Coram Church Story Told

Footnotes to Long Island History

Coram Church Story Told

December 23, 1954


Thomas R. Bayles


          (Editor’s Note:  This article is based on an unpublished manuscript of an address by Mr. Bayles’ father, Richard M. Bayles, a well-known Long Island historian.  The address was delivered at the Coram church in 1893.)

          In 1847 the old Baptist meeting house, having served its day and generation, was torn down, and its materials used in the construction of a house in Prot Jefferson.  The Baptist church had died out and no doubt a condition of great spiritual indifference existed.  It was time for a more decided and aggressive work to begin.

          At what date the first services conducted by the Methodist preachers were held  in this vicinity we cannot definitely say.  No organized attempt was made towards establishing a church here previous to the decade 1830-40.

          At some time during that period meetings were held in the schoolhouse under the shadow of the Presbyterian church at Middle Island.  As was the case in many other communities, the Methodists had here to contend with some popular prejudices.

          On one occasion when the Rev. Mr. Martindale had appointed a meeting there he and his hearers found the schoolhouse door locked against them.  However, the locked schoolhouse door did not prevent the religious service from being held, for the minister gathered the hearers in the street adjoining, and there beneath the twinkling stars of a pleasant evening and the wide spreading branches of a group of centenary oaks the proposed service was held.  The society, which at that time numbered about 16 members, now set about the work of building a  house of worship.

          The new church was completed in 1841, and its location was on the south side of Middle Country road about 80 rods west of the Presbyterian church at Middle Island.  Directly after the dedication of this house of worship a series of meetings, continuing for 15 days, were held in it, and the church received six additional members.

          About a year later, in the latter part of December, 1842, a series of meetings was begun, conducted by the Rev. Elbert Osborn, his opening address being founded on the motto, “The Battle Is the Lord’s.”

          This was one of the most remarkable revivals ever witnessed in this locality.  Meetings were held daily at 11 a. m. in the morning and 6:30 p. m. and continued for 33 days.  In that time about 75 conversions took place, and young men and women, middle aged men and those with gray hair were brought to a turning point in their lives, and, extending through many years of their lives afterward, proved that the reformation was deep, earnest, real and lasting.

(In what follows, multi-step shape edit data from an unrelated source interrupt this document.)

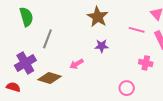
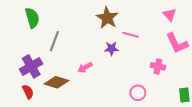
pink line: (137, 30) -> (130, 35), moved
red semicircle: (13, 87) -> (28, 92), moved, turned 48

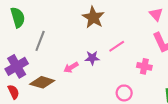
pink line: (130, 35) -> (117, 46), moved, turned -49
purple star: (111, 48) -> (92, 58), moved

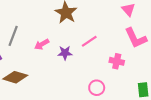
pink arrow: (71, 67) -> (42, 44), moved

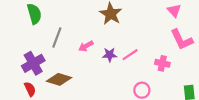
pink line: (89, 41) -> (130, 55), moved

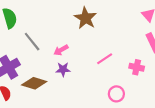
gray line: (57, 37) -> (32, 42), turned -60
purple star: (110, 55) -> (63, 69), moved

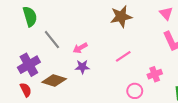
brown star: (85, 18) -> (121, 16), moved, turned 30
pink cross: (137, 67) -> (155, 74), moved, turned -32

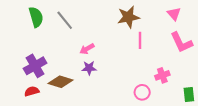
gray line: (52, 40) -> (65, 20), moved
pink line: (123, 56) -> (140, 40), moved, turned -56
red semicircle: (26, 90) -> (32, 91), turned -80

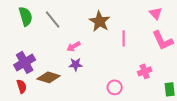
brown star: (128, 17) -> (100, 21), moved, turned -30
red semicircle: (32, 91) -> (22, 86), turned 88
pink circle: (142, 92) -> (115, 87), moved

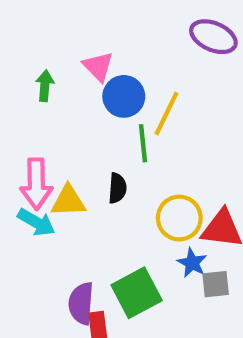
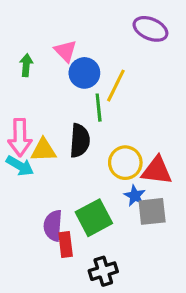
black semicircle: (117, 188) -> (80, 141), size x1.5
gray square: (216, 284) -> (152, 211), size x1.4

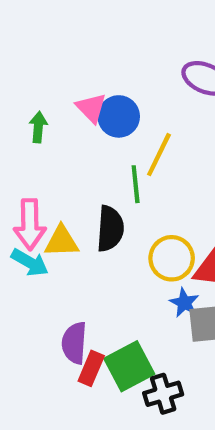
blue circle: (84, 73) -> (119, 116), moved
green square: (94, 218) -> (129, 366), moved
red rectangle: (66, 244) -> (91, 368), turned 30
black cross: (103, 271) -> (163, 394), moved

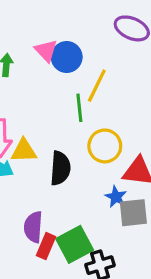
black semicircle: (110, 229) -> (60, 168), moved
yellow circle: (172, 258) -> (105, 146), moved

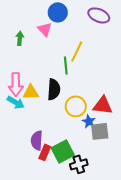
blue circle: (67, 57) -> (58, 12), moved
yellow circle: (105, 146) -> (76, 106), moved
black semicircle: (60, 168) -> (54, 89), moved

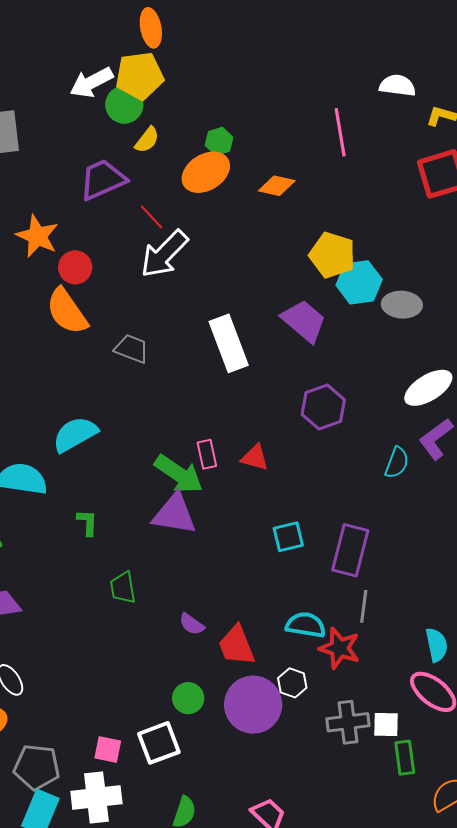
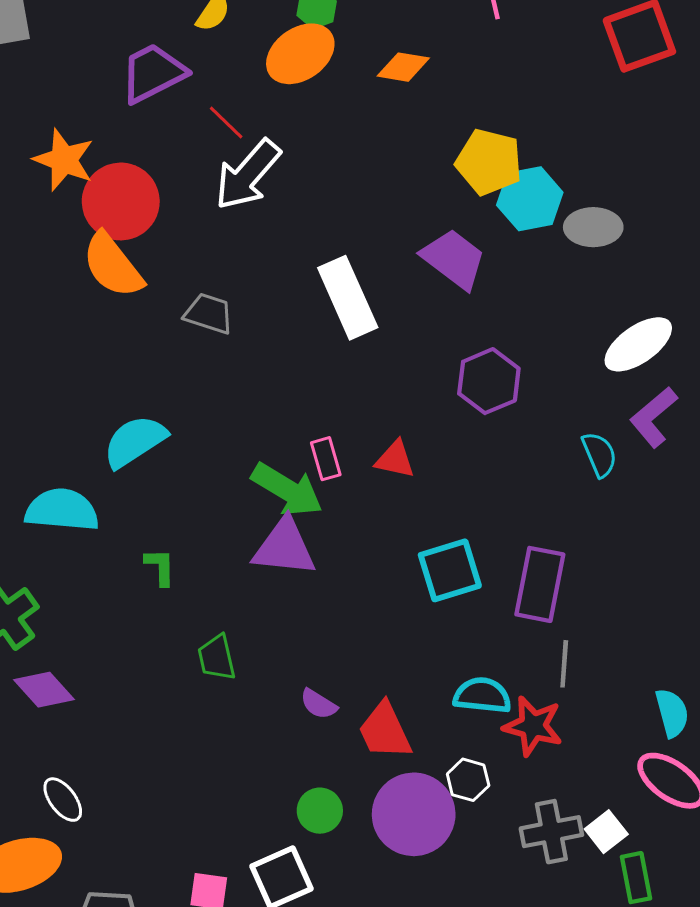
red circle: (75, 267) -> (121, 201), size x1.6
cyan semicircle: (397, 463) -> (599, 454), turned -40
cyan square: (288, 537) -> (450, 570), size x1.4
white square: (386, 725) -> (606, 832), turned -36

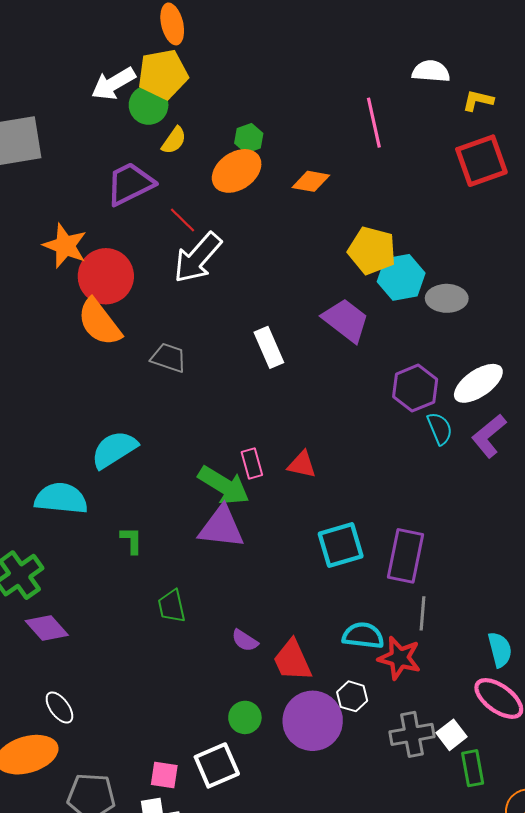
white rectangle: (348, 298) -> (269, 347), size x0.7
purple hexagon: (489, 381) -> (415, 388), moved
cyan semicircle: (599, 454) -> (440, 429), moved

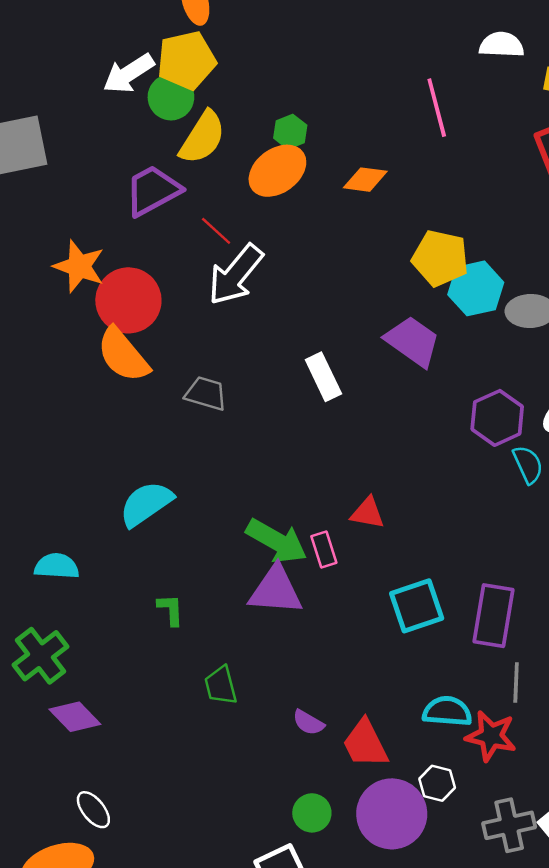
yellow semicircle: (174, 140) -> (202, 138), size x1.6
pink rectangle: (252, 463) -> (324, 550), moved
cyan semicircle: (61, 499) -> (57, 566), moved, size x0.7

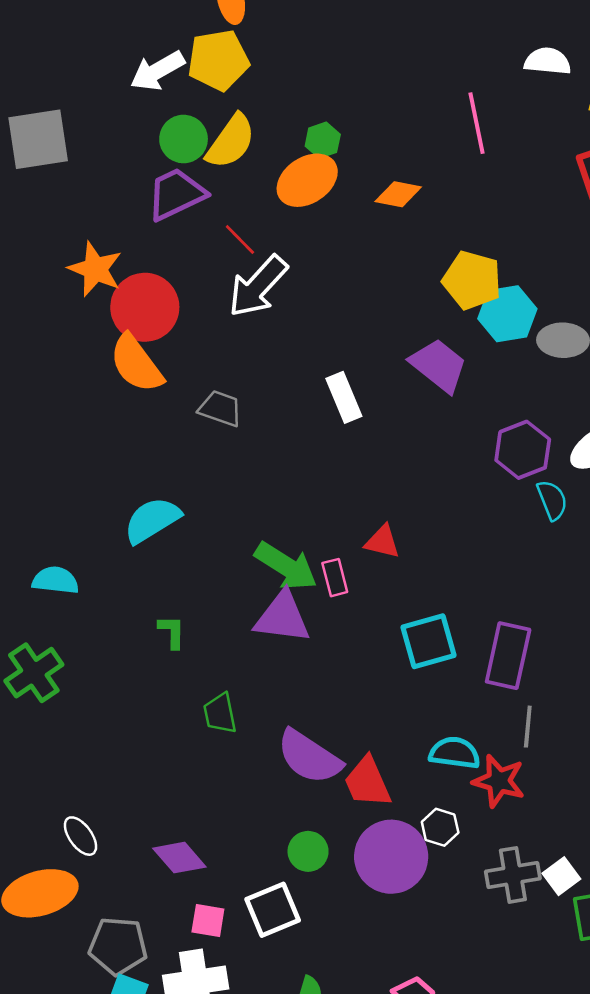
green circle: (171, 97) -> (184, 139), moved
purple diamond: (75, 717) -> (179, 858), moved
purple semicircle: (308, 722) -> (309, 757), size x2.0

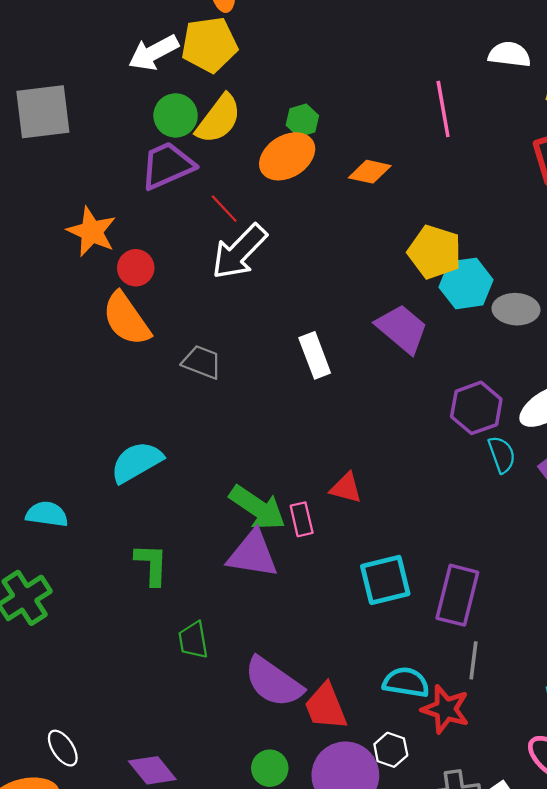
red circle: (145, 307) -> (136, 268), size x0.6
green L-shape: (172, 632) -> (151, 564), size x1.4

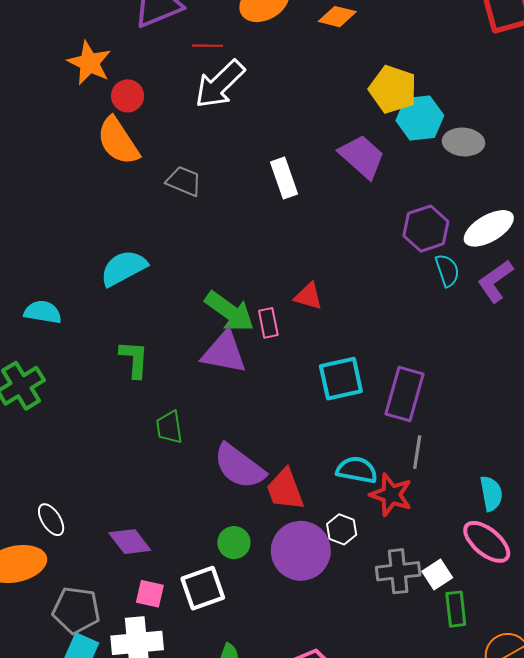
red line: (224, 209) -> (207, 46), turned -48

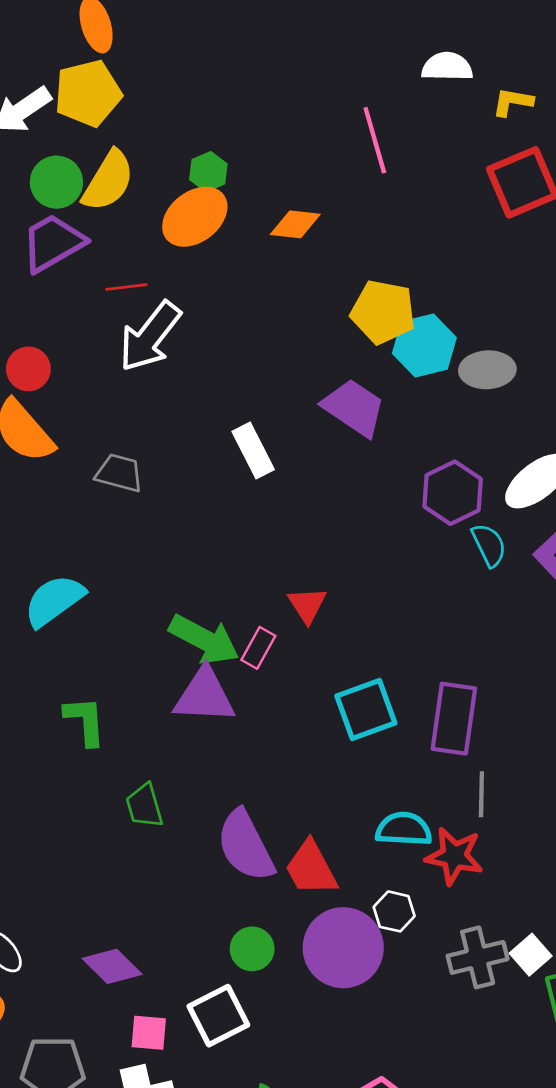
red triangle: (308, 296) -> (307, 605), turned 48
pink rectangle: (268, 323) -> (258, 648), turned 48
purple semicircle: (239, 466) -> (245, 846), turned 34

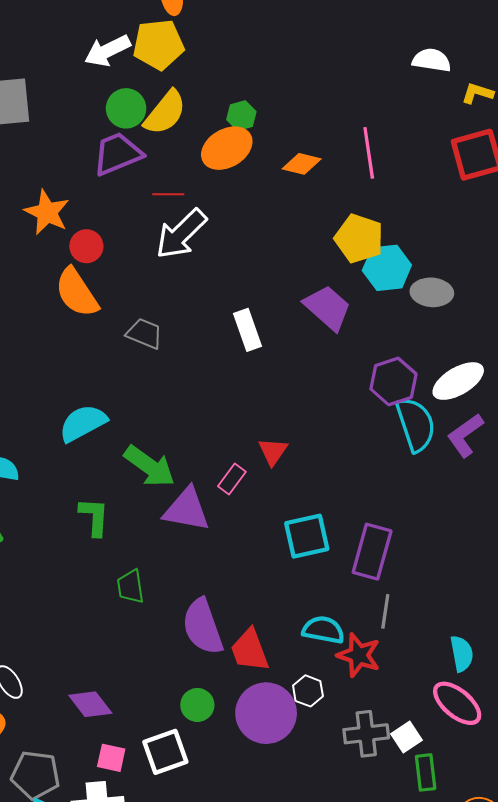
pink line: (375, 140) -> (369, 153), moved
cyan semicircle: (489, 545) -> (416, 424), size x1.6
green arrow: (204, 640) -> (150, 466), moved

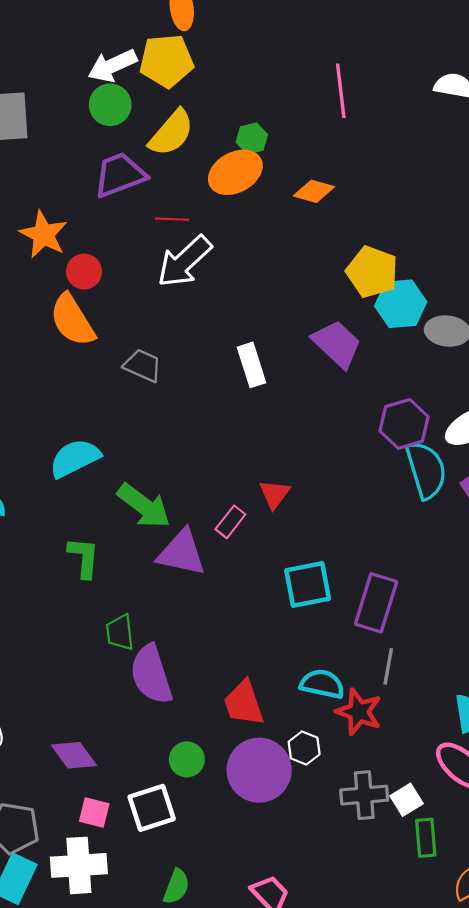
green circle: (126, 108) -> (110, 105), moved
pink line: (369, 153) -> (341, 91), moved
purple semicircle: (203, 627) -> (151, 674), moved

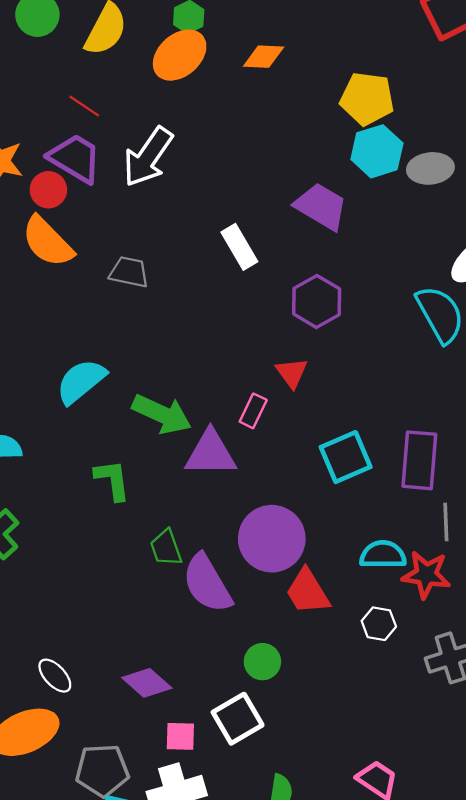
purple trapezoid: (120, 175) -> (75, 158), moved, turned 64
red line: (172, 219) -> (84, 106), moved, turned 44
yellow pentagon: (372, 272) -> (367, 99), moved
purple hexagon: (404, 424) -> (317, 301), moved
purple circle: (259, 770) -> (272, 539), moved

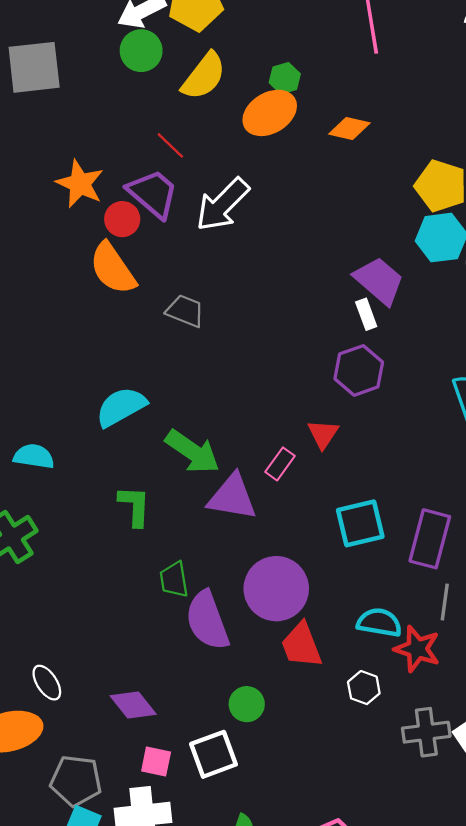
white rectangle: (239, 247) -> (366, 314), moved, size x0.7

          A half century has passed, and nearly all the actors in that impressive period have passed with the fleeting years, but verily their works do follow them.  The influence of that time may be easily traced to the present.

          The church remained on its site at Middle Island until the early part of the year 1858, when it was taken down and moved to its present location on the site formerly occupied by the Baptist church.  While the work was in progress a revival of great power began, and the church not being in a condition to accommodate meetings, they were held in the ballroom of a former tavern.  This house stood on the corner opposite and eastward from the house now owned by Mr. Brush, formerly known as the O’Dougherty place.

          That old ballroom was during the spring of 1858 the scene of great religious interest.  Meetings were held for several weeks and an awakening was felt in other neighborhoods as well.  Twenty-one members were added to the church soon after.

          We have briefly given you some of the fragmentary items of the history of this church.  When we look at the efforts which have been made by those who have preceded us to pass along the light of Gospel truth, and the blessings of its influence to those who are to follow us, we should be nerved and stimulated to serve our own day and generation so that those who come after us may point with gratitude to the work that we have done.  May this little band of Christians prove themselves worthy successors to the noble and vigorous characters who laid the foundations of this church.